Howdy folks, just a quick question about voltage. I was told to buy a bigger light (THG, thanks again) so I did and now my electric bill has gone wild. I only grow for personal use so I try to keep the consumption of electricity down to a minimum, I grow three plants at a time and end up throughing away half of the last grow when the new grow is ready and cured, I also clone my own. Question is, should I change over to 220v from 110v? I have the circuit handy, within five feet from my light cord. I bought a 600watt sun system with a master crop II hood. My plants are growing much faster, bigger, and brighter green than ever before:hubba:, I had a 400watt light before. Will my consumption fall enough to make it worth my while? Thanks for your attention.

Larry


----------



## pcduck (Feb 18, 2012)

Only difference is less amps and less heat from ballast, the same amount of electricity (wattage) is being used.


----------



## dman1234 (Feb 18, 2012)

A 600 shouldnt make your bill jump very much but that can depend on how much you pay.

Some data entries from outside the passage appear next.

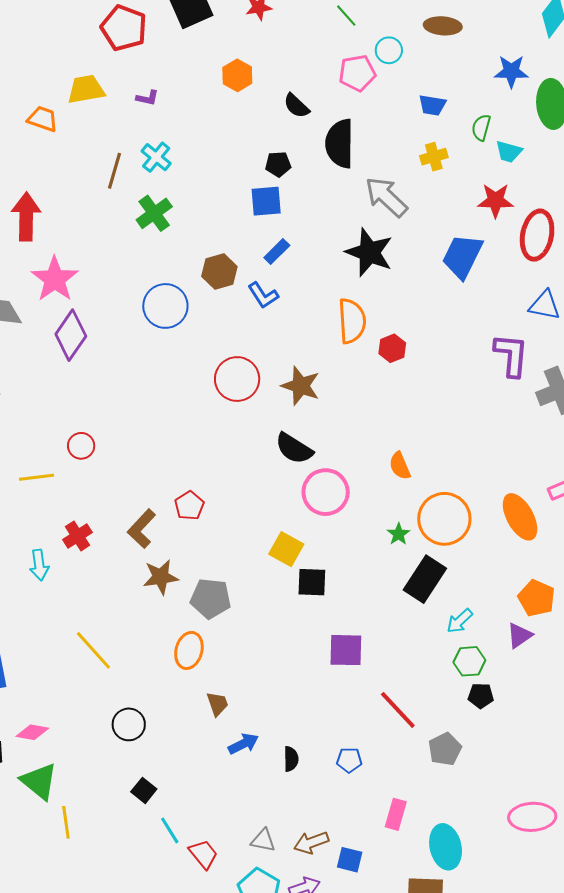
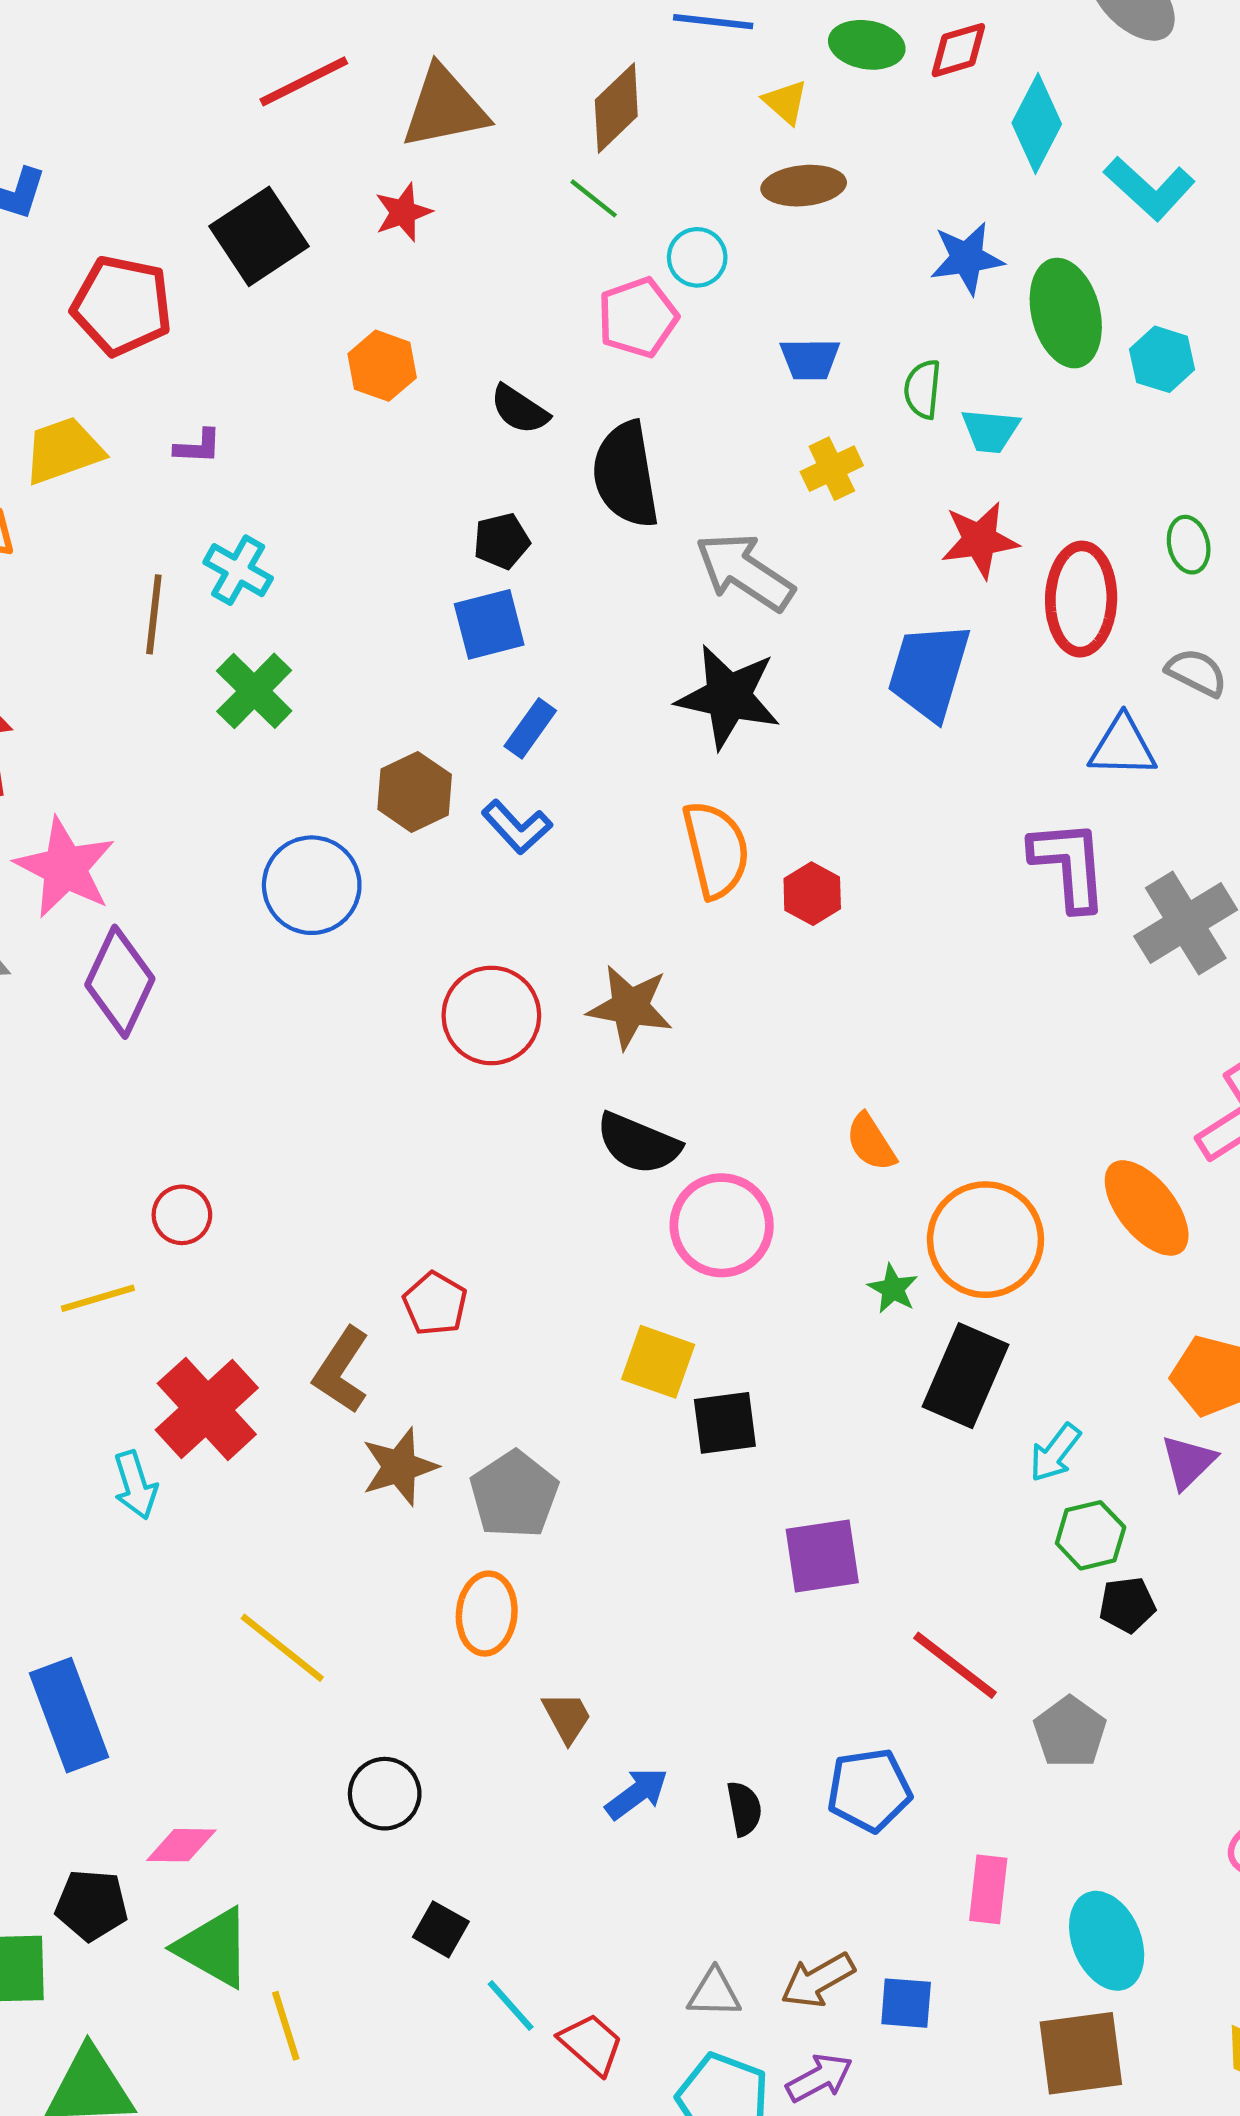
red cross: (77, 536) -> (207, 1409), size x1.6
gray pentagon: (211, 598) -> (514, 1494), turned -30
blue pentagon: (349, 760) -> (869, 1790), size x1.5

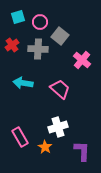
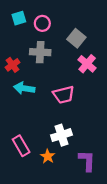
gray square: (60, 36) -> (76, 38), moved
red cross: (12, 45) -> (13, 65), moved
pink trapezoid: (60, 89) -> (64, 95), turned 125

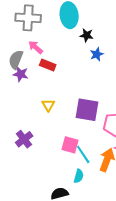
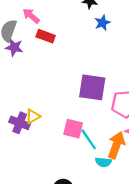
yellow triangle: (48, 105) -> (33, 116), moved, turned 32
purple cross: (24, 139) -> (20, 123), turned -30
cyan semicircle: (79, 176) -> (103, 162), moved, turned 80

Rather than throw out your weed why not just take a break between grows and you can save on power that way..

how much did your bill jump?


----------



## bubbawhale (Feb 18, 2012)

Thanks for the reply PC & DMAN. My wife says it jumped about $75 a  month but it's hard to tell because we live in cold country and I do a lot of work on equiptment in my barn and naturally that takes electricity also. My old light was a 400w made in about 1990 so I figured a new light would be more efficient just because of technology. Never assume. Also thought because of the ampherage being less it would draw less electricity. Maybe just go back to my old light or like you said, take a break between grows. That creates it's own set of difficulties with cloning and keeping the plants alive and happy. Well, thanks again.

Larry


----------



## Classic (Feb 18, 2012)

600 watts is 600 watts and it doesn't matter if you run at 110v or 220v.  The power used is equal to the volts times the amps.  You'll get half the amps at 220 but you have twice the voltage.  Multiply it out and you get the same amount of power.

A 600w light running 24/0 will amount to about 430 kWh per month.  Running 12/12, it's half that (215 kWh per month)

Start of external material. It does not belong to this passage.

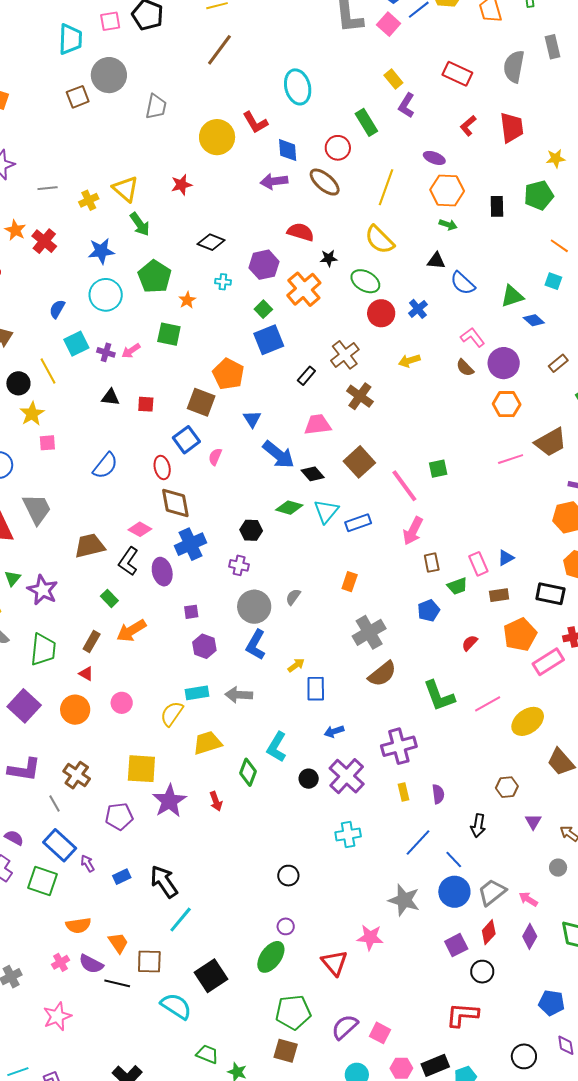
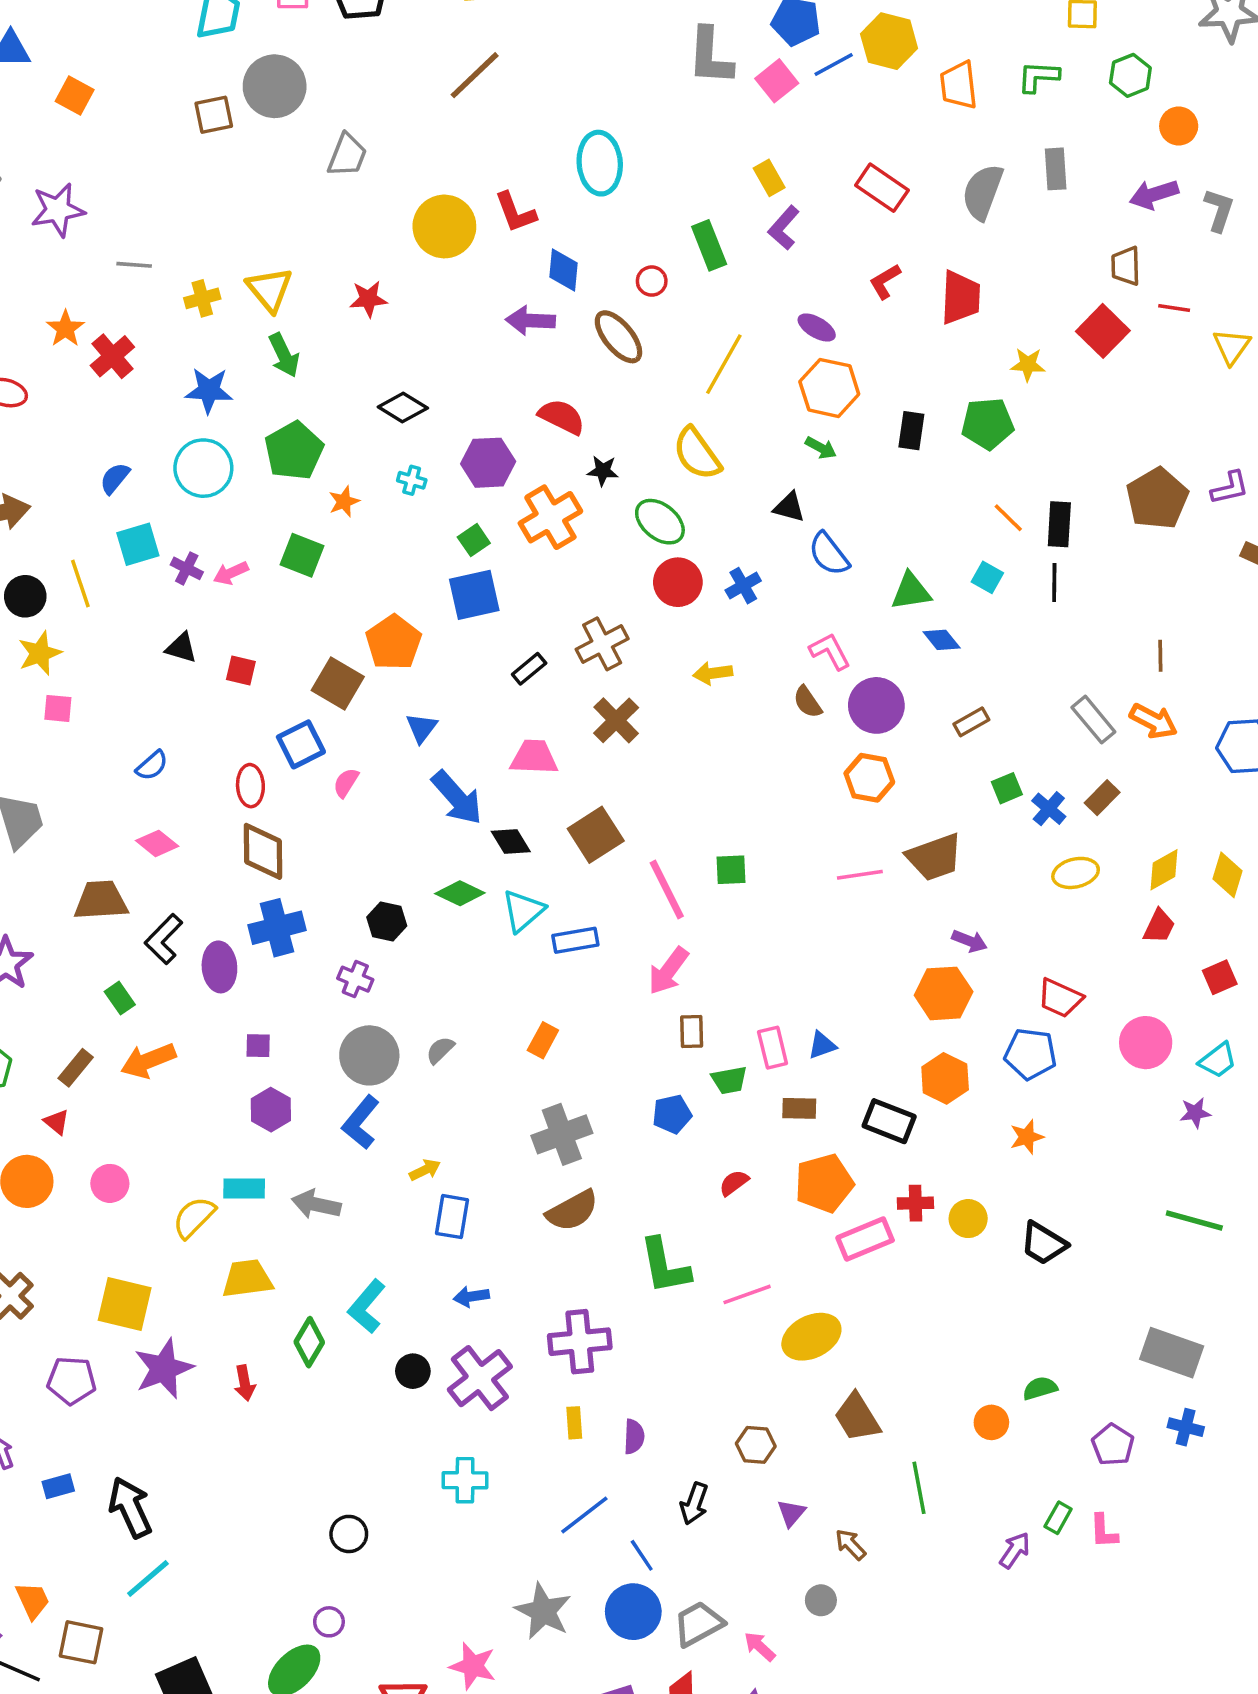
red circle: (338, 148) -> (652, 281), size x0.7
blue semicircle: (105, 466) -> (152, 766), size x0.7
pink diamond: (140, 529) -> (157, 843), moved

A 400w light would be about 290 kWh (24/0) or 145 kWh (12/12).

So, the difference between the two lights would be 140 kWh (24/0) or 70 kWh (12/12).

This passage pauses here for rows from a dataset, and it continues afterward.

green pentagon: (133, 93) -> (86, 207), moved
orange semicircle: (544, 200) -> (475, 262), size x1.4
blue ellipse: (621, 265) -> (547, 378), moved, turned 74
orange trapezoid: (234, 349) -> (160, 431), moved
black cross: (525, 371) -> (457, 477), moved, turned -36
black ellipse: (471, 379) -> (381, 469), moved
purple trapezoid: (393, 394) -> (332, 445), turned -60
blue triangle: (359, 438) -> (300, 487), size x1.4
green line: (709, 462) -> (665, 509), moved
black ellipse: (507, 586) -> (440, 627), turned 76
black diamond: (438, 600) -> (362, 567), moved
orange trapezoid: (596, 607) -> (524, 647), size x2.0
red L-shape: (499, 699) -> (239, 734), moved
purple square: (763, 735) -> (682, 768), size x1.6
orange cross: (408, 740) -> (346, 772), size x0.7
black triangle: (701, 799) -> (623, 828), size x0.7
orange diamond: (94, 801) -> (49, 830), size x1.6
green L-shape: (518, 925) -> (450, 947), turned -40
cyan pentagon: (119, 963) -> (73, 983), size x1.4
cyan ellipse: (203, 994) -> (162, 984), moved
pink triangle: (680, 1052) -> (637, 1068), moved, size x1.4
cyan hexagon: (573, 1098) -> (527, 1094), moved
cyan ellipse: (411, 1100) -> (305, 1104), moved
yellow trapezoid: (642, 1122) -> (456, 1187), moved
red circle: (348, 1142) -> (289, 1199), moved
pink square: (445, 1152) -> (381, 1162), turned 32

Unless you're paying $1 per kWh, the bigger light is not causing a $75 increase in your monthly electric bill.


----------



## PuffinNugs (Feb 18, 2012)

i run 2x 600s in flower and my bill only went up around $60 while using both 12/12, but i have T5 system, exhaust fans, and cirulation fans including in that increase.


----------



## Growdude (Feb 18, 2012)

:yeahthat: :yeahthat: :yeahthat: 





			
				Classic said:
			
		

> 600 watts is 600 watts and it doesn't matter if you run at 110v or 220v.  The power used is equal to the volts times the amps.  You'll get half the amps at 220 but you have twice the voltage.  Multiply it out and you get the same amount of power.
> 
> A 600w light running 24/0 will amount to about 430 kWh per month.  Running 12/12, it's half that (215 kWh per month)
> 
> ...


----------



## bubbawhale (Feb 18, 2012)

thanks for all the reply's folks, that clears it up nicely. I'll try another cycle of growth with the 600 and see if it was maybe the welding or the compressor or the drill press or may be using another tool that caused the jump in cost. thanks again.

Larry


----------



## The Hemp Goddess (Feb 18, 2012)

It is a simple matter to determine how much more electricity your light is actually drawing.  Classic has done the math--check how much you pay per kilowatt and multiple that times 70--that is the difference between a 600W and a 400W.

Welders and compressors can use a lot of power.  Also, do you electric heaters to heat the barn when you are working in it?


----------



## Roddy (Feb 19, 2012)

Just to point out, that $75/month is cheap for great smoke....


----------



## Roddy (Feb 19, 2012)

My electric jumped to $1000/month, I am using (5) 1000w HPS, between 2 and 4 T5's, fans, dehum etc etc....that jump was from an average of $200/month when was running a single 1000w HPS and a single T5.


----------



## bubbawhale (Feb 20, 2012)

Howdy Goddess and Roddy, good to talk to you. Roddy is right on when you consider how much a person could pay for this quality of smoke, and knowing for sure exactly how it was raised, organic for positive and for sure. Thanks for the idea about the light change from 400 to 600 Goddess, it really has made a difference in my plants, much hardier, greener, and bigger buds. I believe that the work I do in my barn is the reason for the jump in my bill, we'll know next month as I haven't done near as much work this month as last. Thanks again folks.

Larry


----------